Si siguen el enlace anterior, verán que la constitucionalidad de la presencia de medios de comunicación en el interior de las salas de juicios está fuera de toda cuestión, sean periodistas de prensa escrita, radiofónica o televisiva.
Lo que me inquieta hoy va un poquito más allá, dejando de lado la relativa (muy relativa) incomunicación de los testigos. Y es que el mismo artículo 42 de la Ley del Jurado, al que me refería antes, señala que los acusados deben estar situados de tal manera que puedan tener comunicación inmediata con su defensa. En la práctica, esto se plasma en que el acusado está sentado junto a su abogado o abogados, en estrados, en lugar del banquillo de los acusados, lugar tradicional de la práctica judicial española.
Y hasta aquí ha llegado la prensa en el caso Bretón. Durante el transcurso del juicio, se ha llegado a ver, y oír, en televisión, cómo el acusado se comunicaba con su abogado, comentando determinadas incidencias del juicio, del desarrollo de las pruebas y demás. Se ha podido escuchar, por ejemplo, con total nitidez, cómo el acusado le recalcaba a su letrado determinados puntos que consideraba dudosos en la cadena de custodia de los huesos. Se trata, ni más ni menos, que la prueba de cargo definitiva para demostrar el fallecimiento de los niños y, por ende, poder achacarle unas muertes que hasta ese momento, ni siquiera se podía demostrar que hubieran sucedido.

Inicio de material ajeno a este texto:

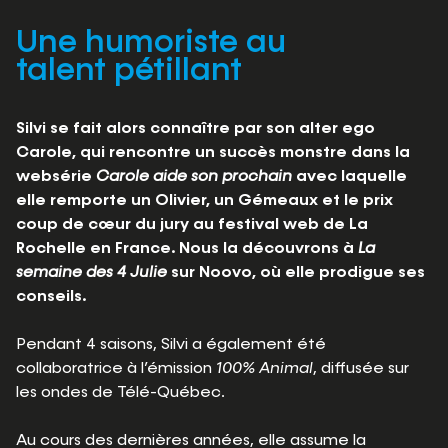
Une humoriste au
talent pétillant
Silvi se fait alors connaître par son alter ego
Carole, qui rencontre un succès monstre dans la
websérie
Carole aide son prochain
avec laquelle
elle remporte un Olivier, un Gémeaux et le prix
coup de cœur du jury au festival web de La
Rochelle en France. Nous la découvrons à
La
semaine des 4 Julie
sur Noovo, où elle prodigue ses
conseils.
Pendant 4 saisons, Silvi a également été
collaboratrice à l’émission
100% Animal
, diffusée sur
les ondes de Télé-Québec.
Au cours des dernières années, elle assume la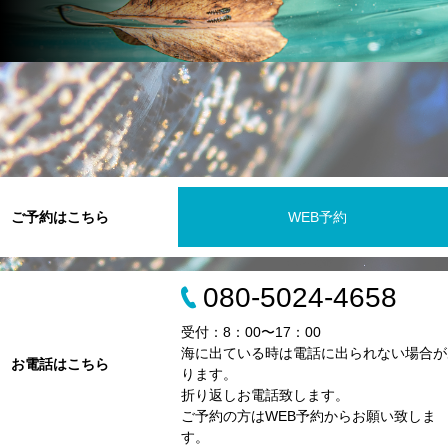
ご予約はこちら
WEB予約
080-5024-4658
受付：8：00〜17：00
海に出ている時は電話に出られない場合が
お電話はこちら
ります。
折り返しお電話致します。
ご予約の方はWEB予約からお願い致しま
す。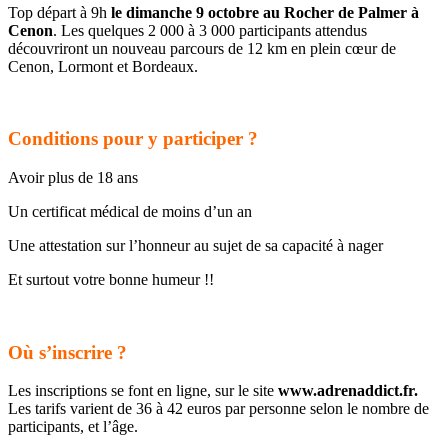
Top départ à 9h
le dimanche 9 octobre au Rocher de Palmer à
Cenon
. Les quelques 2 000 à 3 000 participants attendus
découvriront un nouveau parcours de 12 km en plein cœur de
Cenon, Lormont et Bordeaux.
Conditions pour y participer ?
Avoir plus de 18 ans
Un certificat médical de moins d’un an
Une attestation sur l’honneur au sujet de sa capacité à nager
Et surtout votre bonne humeur !!
Où s’inscrire ?
Les inscriptions se font en ligne, sur le site
www.adrenaddict.fr.
Les tarifs varient de 36 à 42 euros par personne selon le nombre de
participants, et l’âge.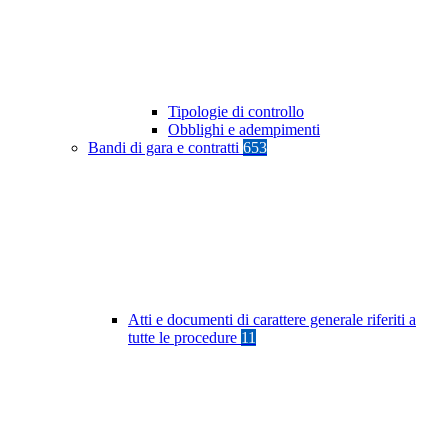
Tipologie di controllo
Obblighi e adempimenti
Bandi di gara e contratti
653
Atti e documenti di carattere generale riferiti a
tutte le procedure
11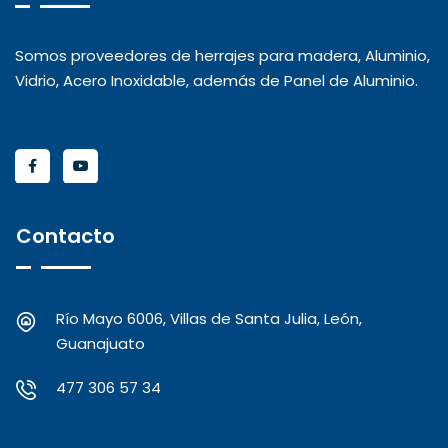
Somos proveedores de herrajes para madera, Aluminio,
Vidrio, Acero Inoxidable, además de Panel de Aluminio.
Contacto
Río Mayo 6006, Villas de Santa Julia, León,
Guanajuato
477 306 57 34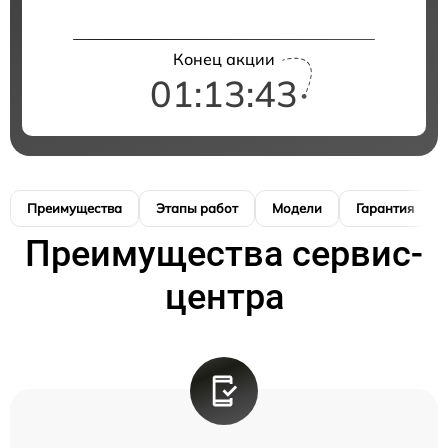
Конец акции
01:13:42
Преимущества
Этапы работ
Модели
Гарантия
Преимущества сервис-
центра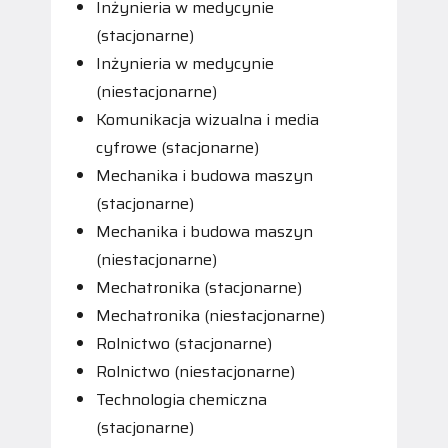
Inżynieria w medycynie
(stacjonarne)
Inżynieria w medycynie
(niestacjonarne)
Komunikacja wizualna i media
cyfrowe (stacjonarne)
Mechanika i budowa maszyn
(stacjonarne)
Mechanika i budowa maszyn
(niestacjonarne)
Mechatronika (stacjonarne)
Mechatronika (niestacjonarne)
Rolnictwo (stacjonarne)
Rolnictwo (niestacjonarne)
Technologia chemiczna
(stacjonarne)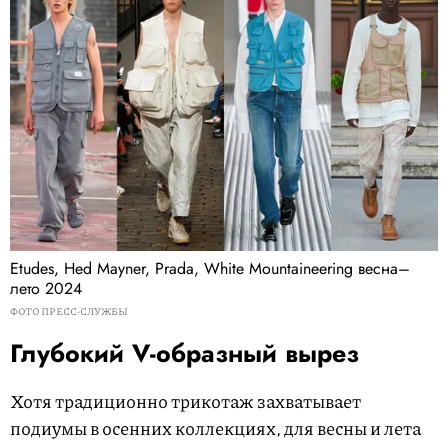
Etudes, Hed Mayner, Prada, White Mountaineering весна–
лето 2024
ФОТО ПРЕСС-СЛУЖБЫ
Глубокий V-образный вырез
Хотя традиционно трикотаж захватывает
подиумы в осенних коллекциях, для весны и лета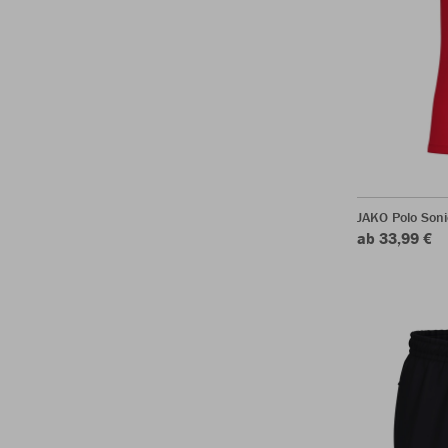
JAKO Polo Soni
ab 33,99 €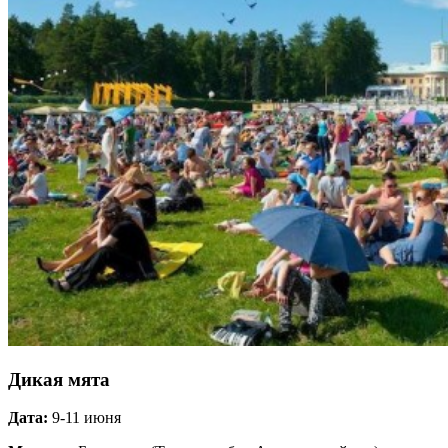
Дикая мята
Дата:
9-11 июня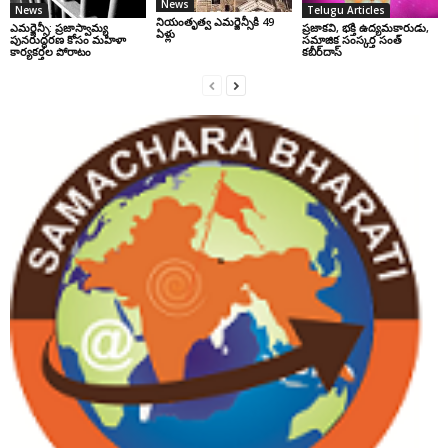
News
News
Telugu Articles
నియంతృత్వ ఎమర్జెన్సీకి 49
ఎమర్జెన్సీ: ప్రజాస్వామ్య
ప్రజాకవి, భక్తి ఉద్యమకారుడు,
ఏళ్లు
పునరుద్ధరణ కోసం మహిళా
సమాజిక సంస్కర్త సంత్‌
కార్యకర్తల పోరాటం
కబీర్‌దాస్‌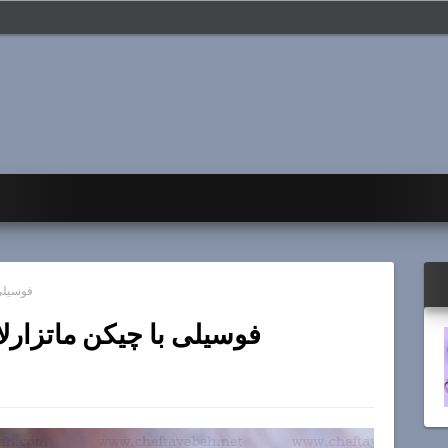
فوسیلی
فوسیلی با چیکن ماتزار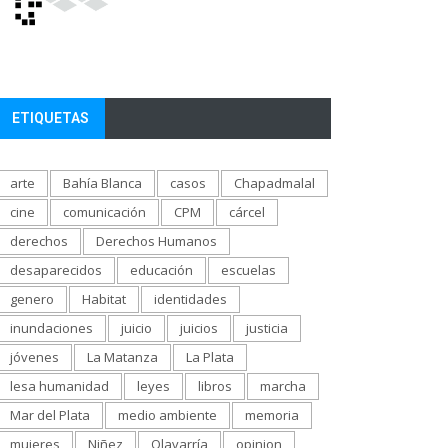
ETIQUETAS
arte
Bahía Blanca
casos
Chapadmalal
cine
comunicación
CPM
cárcel
derechos
Derechos Humanos
desaparecidos
educación
escuelas
genero
Habitat
identidades
inundaciones
juicio
juicios
justicia
jóvenes
La Matanza
La Plata
lesa humanidad
leyes
libros
marcha
Mar del Plata
medio ambiente
memoria
mujeres
Niñez
Olavarría
opinion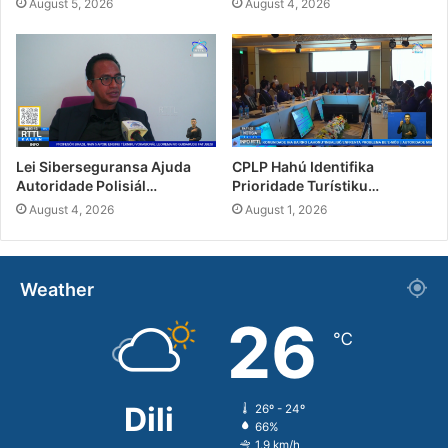
August 5, 2026
August 4, 2026
Lei Siberseguransa Ajuda
CPLP Hahú Identifika
Autoridade Polisiál…
Prioridade Turístiku…
August 4, 2026
August 1, 2026
Weather
26
℃
Dili
26º - 24º
66%
1.9 km/h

Recordemos que la comunicación cliente-abogado es sagrada. Recordemos que, en este país, un juez ha resultado expulsado de la carrera judicial, tras ser condenado por prevaricación, precisamente por haber establecido escuchas respecto de las conversaciones entre abogado y cliente.
Y sin embargo, conversaciones que tendrían que haber permanecido en ese reducto sacrosanto de privacidad, han quedado aireadas a los cuatro vientos por obra y gracia de la tele. Durante el transcurso del juicio. Permitiendo a las acusaciones modificar su estrategia sobre la marcha, enmendar posibles errores y reconducir su línea de interrogatorios.
Desconozco si esta pequeña comedura de tarro particular que les expongo hoy tendrá la más mínima relevancia en las fases procesales que restan a este procedimiento, como el ya anunciado recurso de casación ante el Tribunal Supremo. Pero tendría muchos bemoles que una sentencia condenatoria, por crímenes realmente horrendos, pudiera quedar anulada porque se vulneraron los derechos del acusado, sólo por arañar unos puntos de audiencia.